DESCRIPTION OF THE TASK =
Print exactly the lines from the line with "kostengünstig dein Klavier mitnehmen. Unser" to the last line of the data, please, both included.

BEGIN

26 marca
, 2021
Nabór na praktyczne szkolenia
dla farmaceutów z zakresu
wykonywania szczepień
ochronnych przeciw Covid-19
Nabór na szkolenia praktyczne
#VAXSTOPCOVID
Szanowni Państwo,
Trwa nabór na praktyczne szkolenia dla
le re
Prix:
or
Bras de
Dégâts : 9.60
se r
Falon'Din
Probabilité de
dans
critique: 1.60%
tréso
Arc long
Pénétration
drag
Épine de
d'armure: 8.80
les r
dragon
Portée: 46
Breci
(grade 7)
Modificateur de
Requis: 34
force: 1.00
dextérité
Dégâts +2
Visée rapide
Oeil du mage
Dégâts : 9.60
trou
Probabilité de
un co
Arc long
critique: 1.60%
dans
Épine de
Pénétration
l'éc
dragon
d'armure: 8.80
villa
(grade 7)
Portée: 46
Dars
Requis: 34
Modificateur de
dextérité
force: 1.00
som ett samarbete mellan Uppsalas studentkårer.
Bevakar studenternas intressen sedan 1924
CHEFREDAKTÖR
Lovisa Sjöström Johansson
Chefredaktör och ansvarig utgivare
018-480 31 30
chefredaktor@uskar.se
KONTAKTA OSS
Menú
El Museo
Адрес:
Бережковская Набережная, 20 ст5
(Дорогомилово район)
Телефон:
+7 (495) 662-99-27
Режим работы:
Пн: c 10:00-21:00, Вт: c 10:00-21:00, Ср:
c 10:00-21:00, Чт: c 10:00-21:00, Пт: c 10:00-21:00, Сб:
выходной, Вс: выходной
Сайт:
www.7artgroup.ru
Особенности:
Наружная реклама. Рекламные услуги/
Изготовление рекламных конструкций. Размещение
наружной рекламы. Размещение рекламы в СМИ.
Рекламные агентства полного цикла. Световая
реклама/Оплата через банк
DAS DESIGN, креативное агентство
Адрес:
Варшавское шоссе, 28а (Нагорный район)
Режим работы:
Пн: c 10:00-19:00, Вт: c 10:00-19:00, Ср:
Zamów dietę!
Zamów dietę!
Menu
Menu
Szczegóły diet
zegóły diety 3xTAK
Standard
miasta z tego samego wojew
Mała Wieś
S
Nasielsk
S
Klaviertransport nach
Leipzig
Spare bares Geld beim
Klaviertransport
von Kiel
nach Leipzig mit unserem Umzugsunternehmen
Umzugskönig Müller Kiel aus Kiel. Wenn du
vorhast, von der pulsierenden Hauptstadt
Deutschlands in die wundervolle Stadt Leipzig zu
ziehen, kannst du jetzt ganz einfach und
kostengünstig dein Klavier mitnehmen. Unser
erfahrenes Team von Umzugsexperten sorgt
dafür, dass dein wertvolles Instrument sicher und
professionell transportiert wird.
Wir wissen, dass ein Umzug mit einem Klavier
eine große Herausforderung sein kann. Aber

END

REPLY =
kostengünstig dein Klavier mitnehmen. Unser
erfahrenes Team von Umzugsexperten sorgt
dafür, dass dein wertvolles Instrument sicher und
professionell transportiert wird.
Wir wissen, dass ein Umzug mit einem Klavier
eine große Herausforderung sein kann. Aber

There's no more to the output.